[[ Material provided, beginning ]]

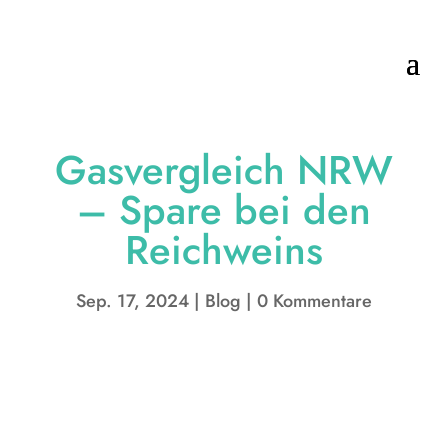
Gasvergleich NRW
– Spare bei den
Reichweins
Sep. 17, 2024
Blog
0 Kommentare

[[ Material provided, end ]]

Work request:
Output the lines from the one with "Spare bei den" to the final line of the entries above, exactly as they stand, please, and nothing else.

Result of the task:
– Spare bei den
Reichweins
Sep. 17, 2024
Blog
0 Kommentare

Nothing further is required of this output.